60 Minutes did a story on the Eminent Domain issue here in Lakewood, Ohio. The city wants to get rid of existing home and businesses and have a developer create a shopping center and some condos. A few of the locals are objecting to this quite strongly, saying the city is just trying to grab their very nice views of a nearby park. In order to use eminent domain in this manner the city had to use some dubious definitions for the neighbourhood in question.
The Mayor looked a bit like a pinned moth answering Mike's questions on the blighted issue. I don't think it should add up to a problem for her in the upcoming Mayoral election because the leading candidate against her voted for the same measure. that being said, no one can make a stupid idea sound intelligent, even without pit-bull Mile Wallace all over you. The city has to be able to develop land for the good of the city, but they seem to be executing this one as badly as possible.
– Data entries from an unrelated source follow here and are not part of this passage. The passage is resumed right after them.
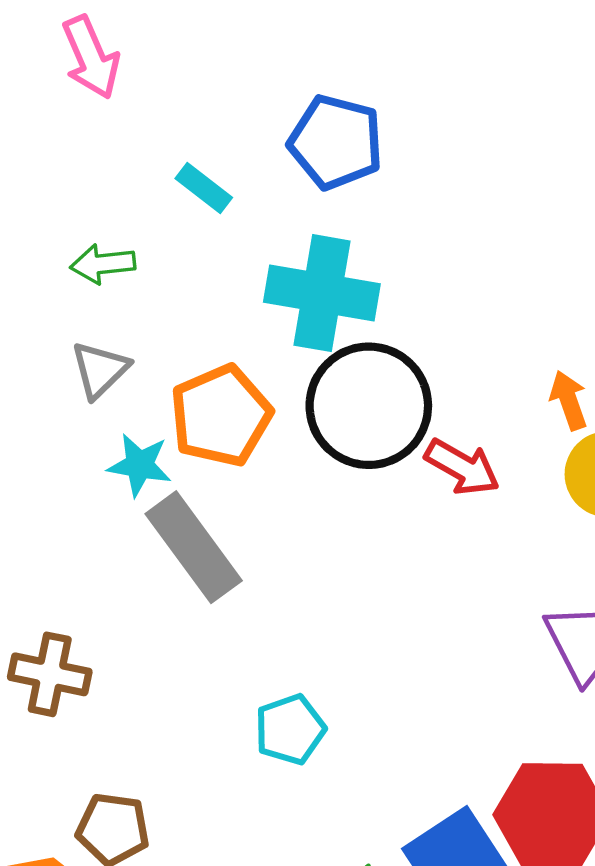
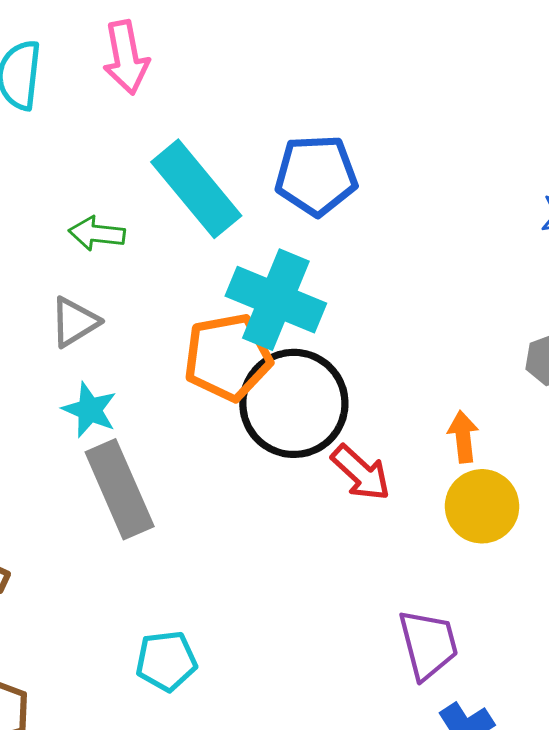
blue pentagon: (336, 142) -> (316, 175), turned -30
cyan rectangle: (204, 188) -> (196, 189), size x2.0
orange pentagon: (221, 416) -> (228, 357), moved

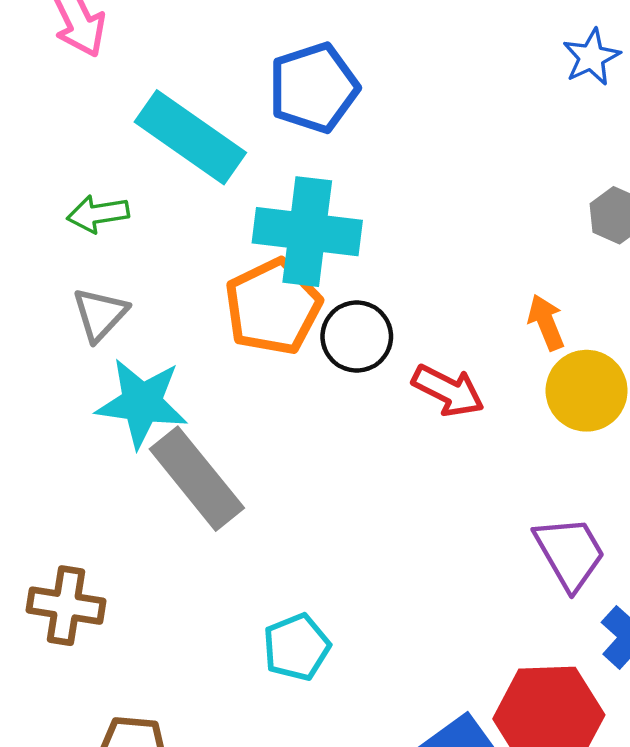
black circle: (294, 403) -> (357, 336), size x0.6
cyan star: (90, 410) -> (142, 403), size x1.5

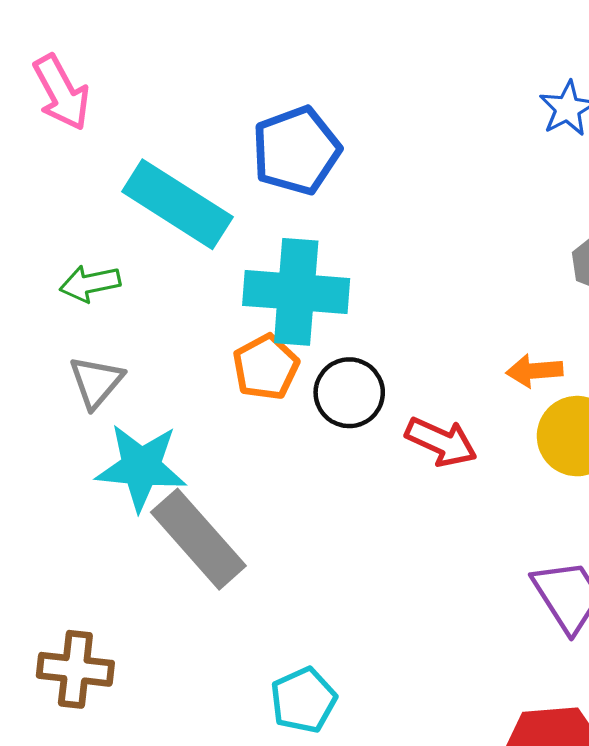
orange pentagon: (273, 307) -> (266, 367), size x0.7
orange arrow: (546, 322) -> (534, 371), turned -70

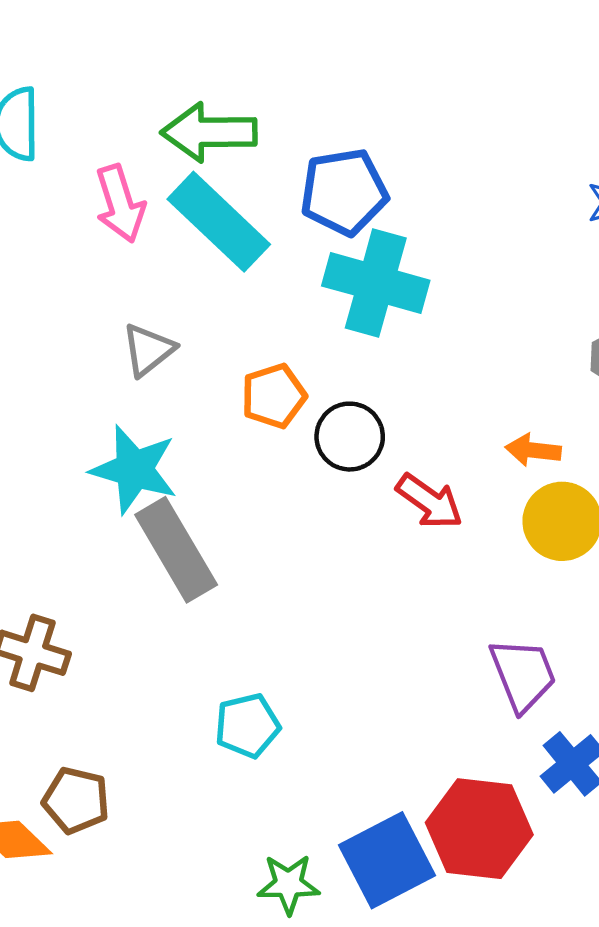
pink arrow: (61, 93) -> (120, 204), moved
green arrow: (90, 283) -> (209, 132), moved, size x1.6
cyan cross: (296, 292) -> (376, 283), moved
gray triangle: (96, 382) -> (148, 350), moved

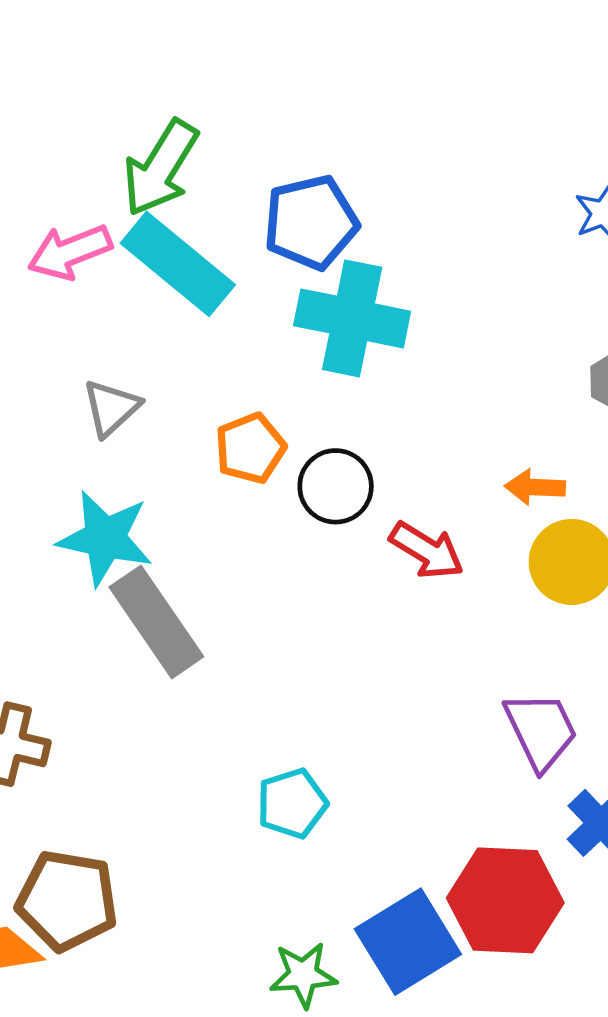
green arrow: (209, 132) -> (160, 168), turned -54
pink arrow: (120, 204) -> (70, 252), turned 90
cyan pentagon: (247, 726) -> (292, 803), moved
brown pentagon: (76, 800) -> (67, 900), size x1.4

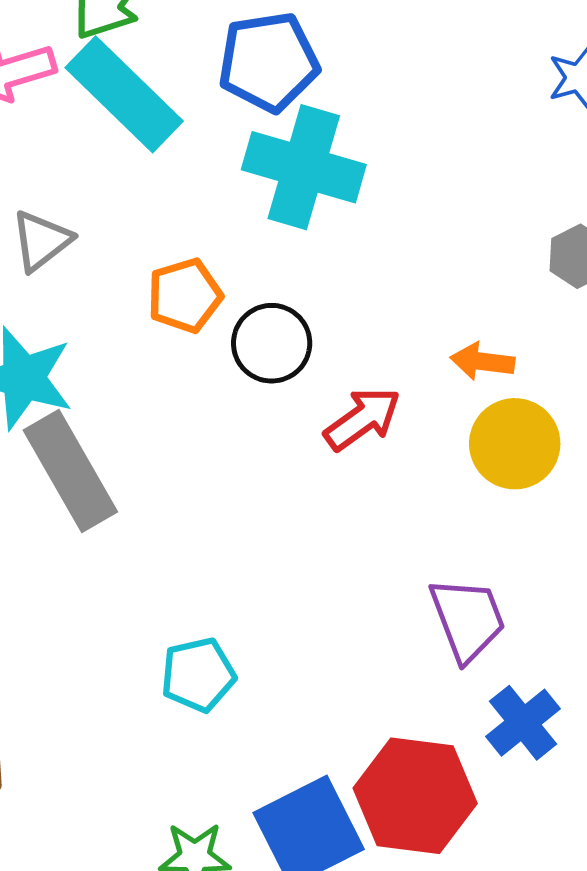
red arrow: (427, 550) -> (362, 419), turned -72

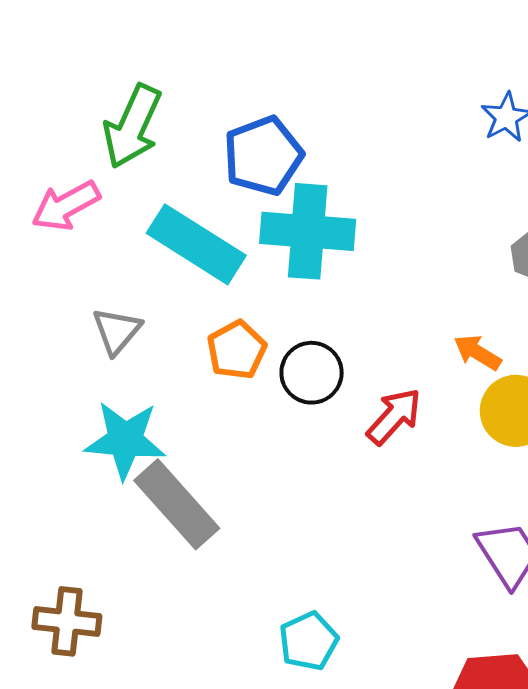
cyan rectangle: (124, 94) -> (196, 244), moved
orange arrow: (482, 361) -> (477, 352), turned 36

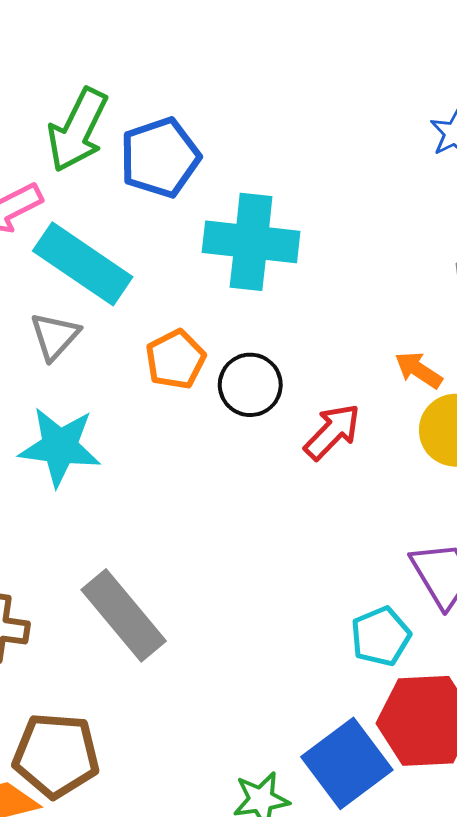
blue pentagon: (263, 156) -> (160, 157), moved
cyan rectangle: (196, 244) -> (83, 264), moved
gray rectangle: (177, 504) -> (124, 615), moved
cyan pentagon: (309, 641) -> (381, 636), moved

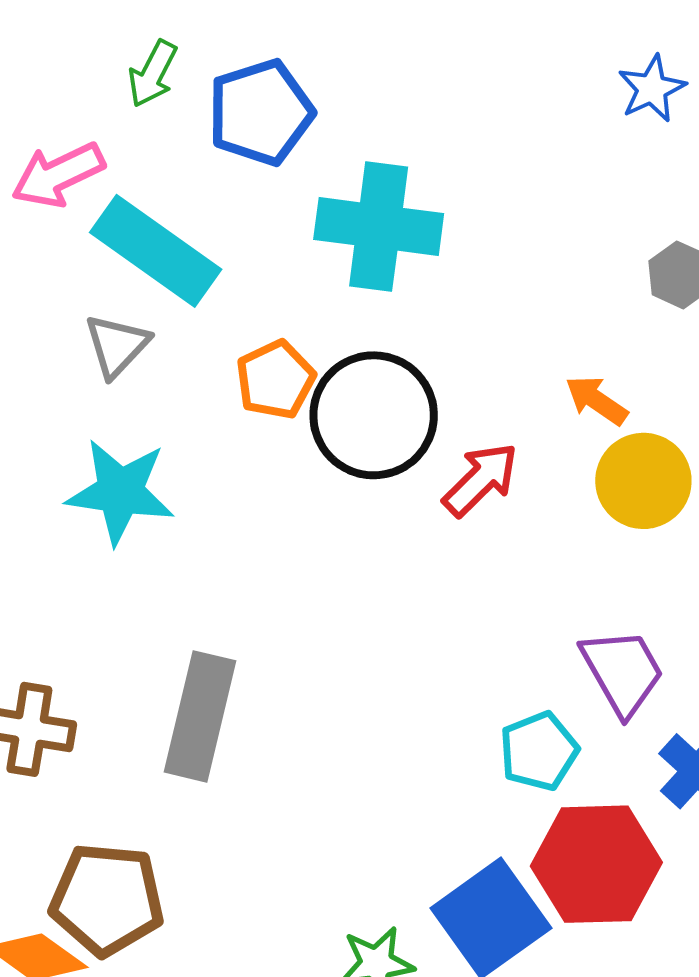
green arrow: (78, 130) -> (153, 74), size x0.6
black circle: (250, 385) -> (374, 415), size x1.5
gray rectangle: (124, 615) -> (200, 716), turned 52

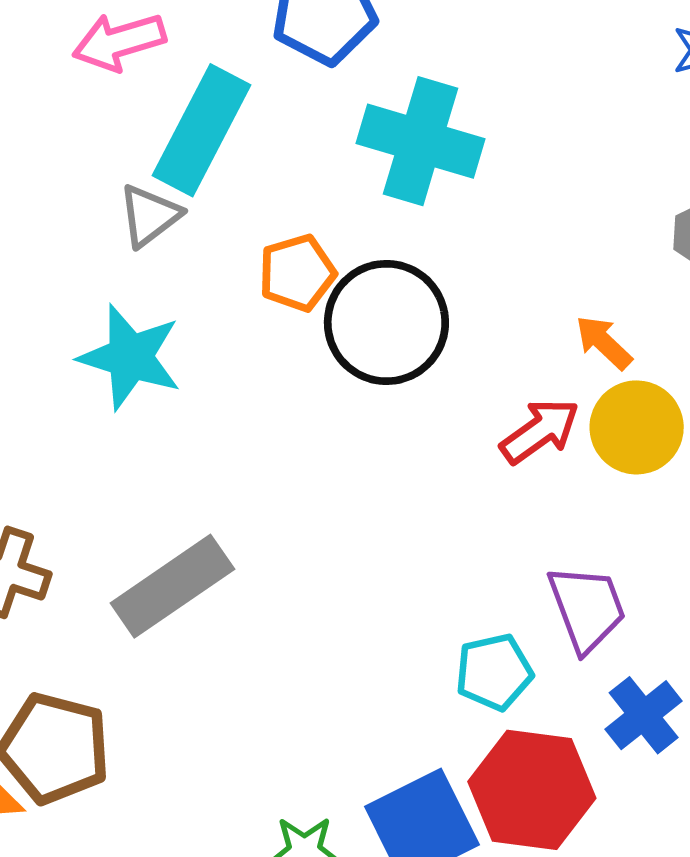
cyan rectangle: (156, 251) -> (202, 130), turned 73
red arrow: (481, 480) -> (540, 431), moved
gray rectangle: (200, 716) -> (172, 586), turned 33

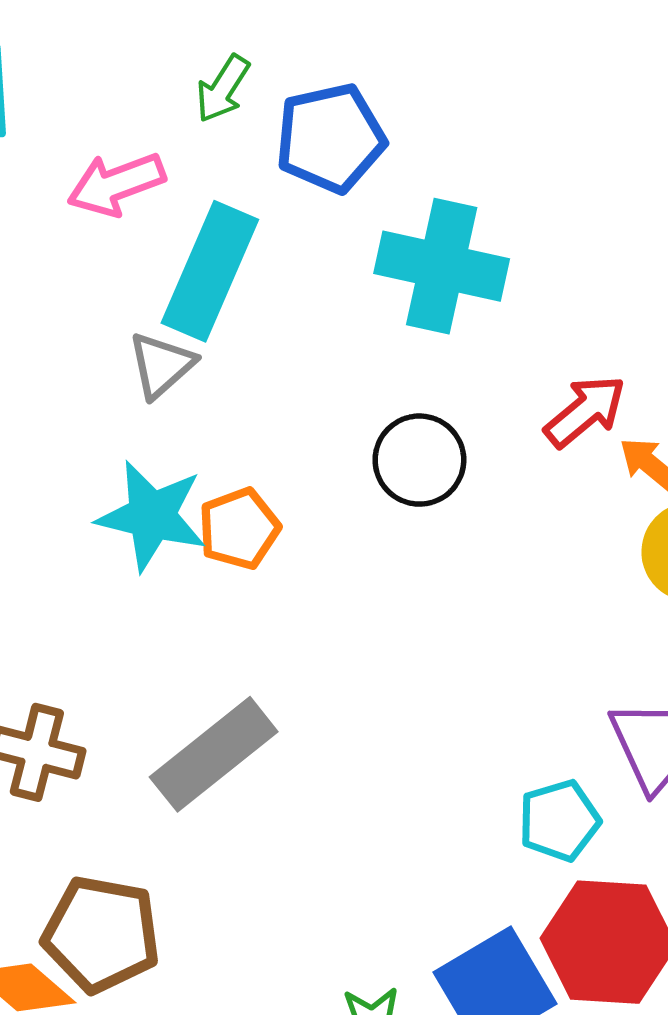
orange pentagon: (297, 273) -> (239, 529), moved
black circle: (386, 322) -> (419, 460), size x0.7
red arrow: (540, 431) -> (585, 411), moved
But the condos can't go up unless the city can remove the Saleets and their neighbors through eminent domain. And to legally invoke eminent domain, the city had to certify that this scenic park area is, really, 'blighted.'
"We're not blighted. This is an area that we absolutely love. This is a close-knit, beautiful neighborhood. It's what America's all about," says Jim Saleet. "And, Mike, you don't know how humiliating this is to have people tell you, 'You live in a blighted area,' and how degrading this is."
'The term 'blighted' is a statutory word,' says Cain the mayor. "It is, it really doesn't have a lot to do with whether or not your home is painted ... Statutory term that is used to describe an area. The question is whether or not that area can be used for a higher and better use."
But what’s higher and better than a home? "The term 'blight' is used to describe whether or not the structures generally in an area meet today's standards," says Cain.
And it's the city that sets those standards, so Lakewood set a standard for blight that would include most of the homes in the neighborhood. A home could be considered blighted, says Jim Saleet, if it doesn't have the following: three bedrooms, two baths, an attached two-car garage and central air.
"This community's over 100 years old. Who has all those things? That's the criteria. And it's ridiculous," says Jim Saleet. "And, by the way, we got up at a meeting and told the mayor and all seven council members, their houses are blighted, according to this criteria."